• _Task objective_
Repeat the entries that follow verbatim, without any of their pictures.

• _Dataset entries_
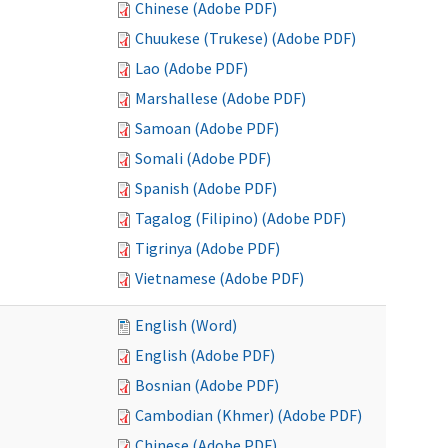
Chinese (Adobe PDF)
Chuukese (Trukese) (Adobe PDF)
Lao (Adobe PDF)
Marshallese (Adobe PDF)
Samoan (Adobe PDF)
Somali (Adobe PDF)
Spanish (Adobe PDF)
Tagalog (Filipino) (Adobe PDF)
Tigrinya (Adobe PDF)
Vietnamese (Adobe PDF)
English (Word)
English (Adobe PDF)
Bosnian (Adobe PDF)
Cambodian (Khmer) (Adobe PDF)
Chinese (Adobe PDF)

• _Solution_
Chinese (Adobe PDF)
Chuukese (Trukese) (Adobe PDF)
Lao (Adobe PDF)
Marshallese (Adobe PDF)
Samoan (Adobe PDF)
Somali (Adobe PDF)
Spanish (Adobe PDF)
Tagalog (Filipino) (Adobe PDF)
Tigrinya (Adobe PDF)
Vietnamese (Adobe PDF)
English (Word)
English (Adobe PDF)
Bosnian (Adobe PDF)
Cambodian (Khmer) (Adobe PDF)
Chinese (Adobe PDF)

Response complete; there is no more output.